Problem details → Lines that include "Term" make up the answer; copy all of them from the data below.

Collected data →
....................
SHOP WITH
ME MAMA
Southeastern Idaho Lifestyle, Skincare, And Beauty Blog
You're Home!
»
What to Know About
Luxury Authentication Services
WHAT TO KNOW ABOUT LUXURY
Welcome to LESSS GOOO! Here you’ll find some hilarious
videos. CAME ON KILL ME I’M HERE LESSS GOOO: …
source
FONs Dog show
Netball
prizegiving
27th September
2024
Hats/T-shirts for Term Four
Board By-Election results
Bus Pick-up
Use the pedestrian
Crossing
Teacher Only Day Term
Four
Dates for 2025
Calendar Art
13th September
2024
....................
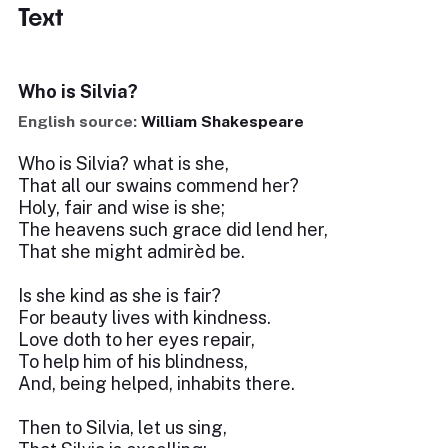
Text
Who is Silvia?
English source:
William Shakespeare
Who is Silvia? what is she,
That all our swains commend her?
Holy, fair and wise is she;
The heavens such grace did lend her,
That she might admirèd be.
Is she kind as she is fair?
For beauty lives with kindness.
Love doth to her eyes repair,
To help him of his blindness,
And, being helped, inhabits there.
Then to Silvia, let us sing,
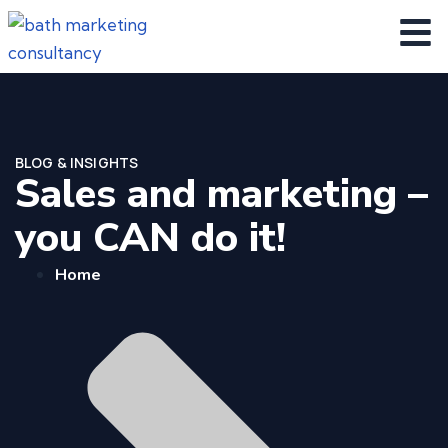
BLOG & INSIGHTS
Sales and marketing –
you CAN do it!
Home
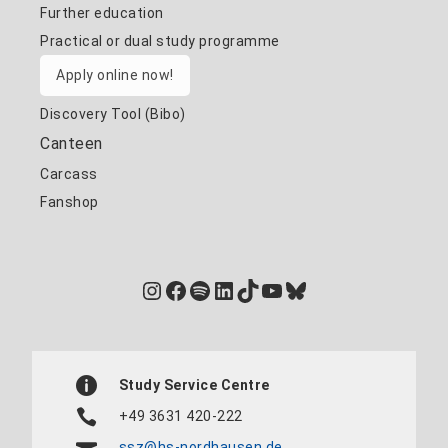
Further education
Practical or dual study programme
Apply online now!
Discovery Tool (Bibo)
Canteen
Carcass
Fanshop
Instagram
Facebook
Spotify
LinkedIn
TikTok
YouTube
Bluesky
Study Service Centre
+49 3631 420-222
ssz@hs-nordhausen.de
....................
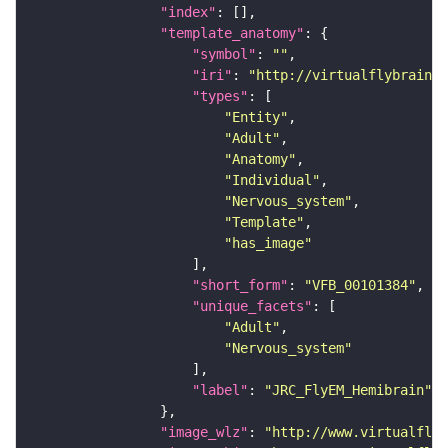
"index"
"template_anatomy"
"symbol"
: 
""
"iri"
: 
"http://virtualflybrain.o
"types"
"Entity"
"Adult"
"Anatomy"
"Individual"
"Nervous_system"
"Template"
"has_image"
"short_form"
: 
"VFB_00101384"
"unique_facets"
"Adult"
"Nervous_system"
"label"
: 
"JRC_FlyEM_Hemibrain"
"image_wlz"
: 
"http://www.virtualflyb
....................
Written answer →
Hats/T-shirts for Term Four
Teacher Only Day Term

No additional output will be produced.